Start at the line in the entries below that contains "23 Април 2016, 22:33", stop at the line that contains "Стандарди з", and output exactly the lines in that span, both ends included.

Raw data: Begin

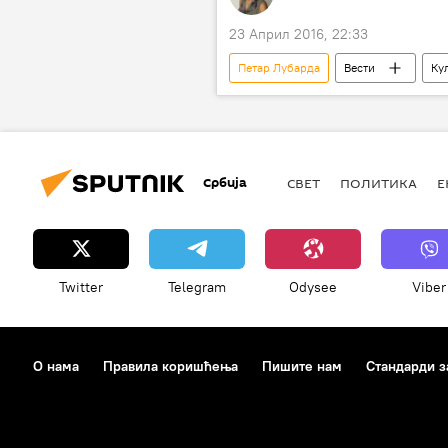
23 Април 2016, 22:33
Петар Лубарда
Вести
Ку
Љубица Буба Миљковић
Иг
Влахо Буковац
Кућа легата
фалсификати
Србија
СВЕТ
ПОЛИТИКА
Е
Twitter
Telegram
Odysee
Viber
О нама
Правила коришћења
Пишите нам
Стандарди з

Raw data: End
Raw data: Begin

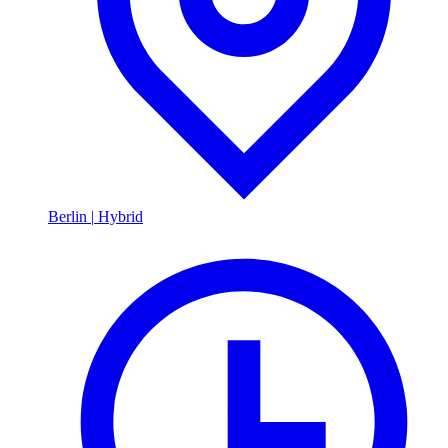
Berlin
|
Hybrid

Raw data: End

▸ **Result**
23 Април 2016, 22:33
Петар Лубарда
Вести
Ку
Љубица Буба Миљковић
Иг
Влахо Буковац
Кућа легата
фалсификати
Србија
СВЕТ
ПОЛИТИКА
Е
Twitter
Telegram
Odysee
Viber
О нама
Правила коришћења
Пишите нам
Стандарди з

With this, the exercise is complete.